### [Task prompt]
Pictures excluded, output the lines of the data below between the one holding "không lối thoát." and the one holding "Wiele wskazuje jednak, że", inclusive, exactly as they stand.

### [Data shown]
■ ■ ■ ■ ■

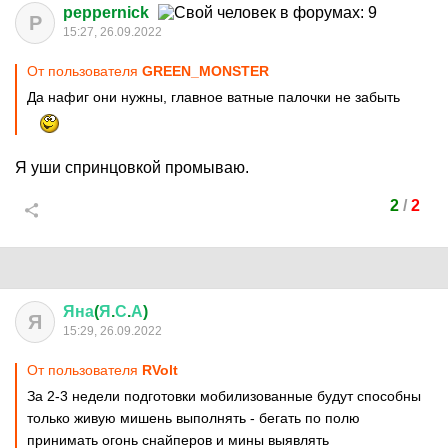
peppernick
P
15:27, 26.09.2022
От пользователя
GREEN_MONSTER
Да нафиг они нужны, главное ватные палочки не забыть
Я уши спринцовкой промываю.
2
/
2
Яна
(
Я
.
С
.
А
)
Я
15:29, 26.09.2022
От пользователя
RVolt
За 2-3 недели подготовки мобилизованные будут способны
только живую мишень выполнять - бегать по полю
принимать огонь снайперов и мины выявлять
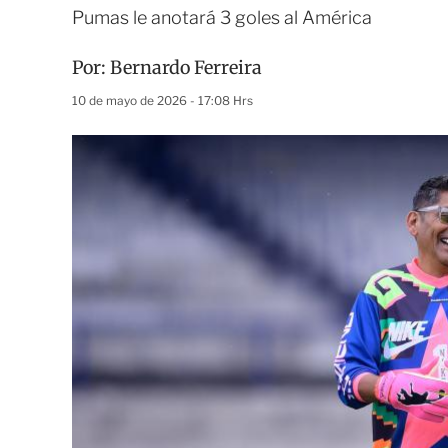
Pumas le anotará 3 goles al América
Por:
Bernardo Ferreira
10 de mayo de 2026 - 17:08 Hrs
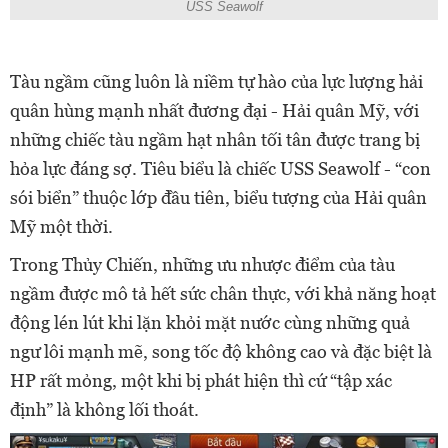
USS Seawolf
Tàu ngầm cũng luôn là niềm tự hào của lực lượng hải
quân hùng mạnh nhất đương đại - Hải quân Mỹ, với
những chiếc tàu ngầm hạt nhân tối tân được trang bị
hỏa lực đáng sợ. Tiêu biểu là chiếc USS Seawolf - “con
sói biển” thuộc lớp đầu tiên, biểu tượng của Hải quân
Mỹ một thời.
Trong Thủy Chiến, những ưu nhược điểm của tàu
ngầm được mô tả hết sức chân thực, với khả năng hoạt
động lén lút khi lặn khỏi mặt nước cùng những quả
ngư lôi mạnh mẽ, song tốc độ không cao và đặc biệt là
HP rất mỏng, một khi bị phát hiện thì cứ “tập xác
định” là không lối thoát.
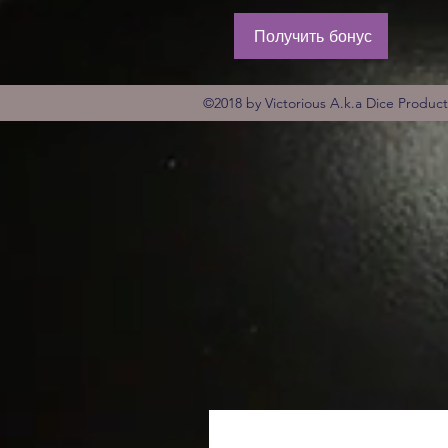
Получить бонус
©2018 by Victorious A.k.a Dice Produc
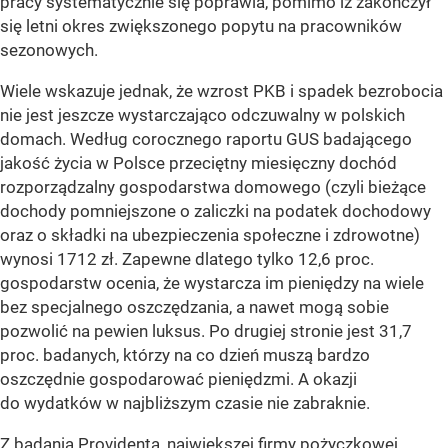
pracy systematycznie się poprawia, pomimo iż zakończył
się letni okres zwiększonego popytu na pracowników
sezonowych.
Wiele wskazuje jednak, że wzrost PKB i spadek bezrobocia
nie jest jeszcze wystarczająco odczuwalny w polskich
domach. Według corocznego raportu GUS badającego
jakość życia w Polsce przeciętny miesięczny dochód
rozporządzalny gospodarstwa domowego (czyli bieżące
dochody pomniejszone o zaliczki na podatek dochodowy
oraz o składki na ubezpieczenia społeczne i zdrowotne)
wynosi 1712 zł. Zapewne dlatego tylko 12,6 proc.
gospodarstw ocenia, że wystarcza im pieniędzy na wiele
bez specjalnego oszczędzania, a nawet mogą sobie
pozwolić na pewien luksus. Po drugiej stronie jest 31,7
proc. badanych, którzy na co dzień muszą bardzo
oszczędnie gospodarować pieniędzmi. A okazji
do wydatków w najbliższym czasie nie zabraknie.
Z badania Providenta, największej firmy pożyczkowej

■ ■ ■ ■ ■

### [Expected answer]
định” là không lối thoát.
Получить бонус
©2018 by Victorious A.k.a Dice Produc
pracy systematycznie się poprawia, pomimo iż zakończył
się letni okres zwiększonego popytu na pracowników
sezonowych.
Wiele wskazuje jednak, że wzrost PKB i spadek bezrobocia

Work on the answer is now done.